[MATERIAL FOR THIS EXERCISE Boundary: Start]

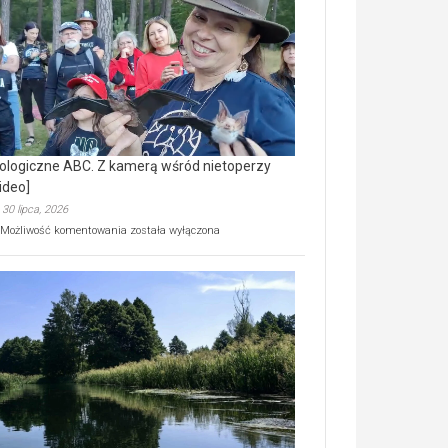
prawdziwy
skarb
natury
[wideo]
ologiczne ABC. Z kamerą wśród nietoperzy
ideo]
30 lipca, 2026
Ekologiczne
Możliwość komentowania
została wyłączona
ABC.
Z
kamerą
wśród
nietoperzy
[wideo]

[MATERIAL FOR THIS EXERCISE Boundary: End]

• [PROBLEM TO WORK ON]:
Please filter the entries above down to the lines holding "wśród" and copy them.

• [YOUR RESPONSE]:
ologiczne ABC. Z kamerą wśród nietoperzy
wśród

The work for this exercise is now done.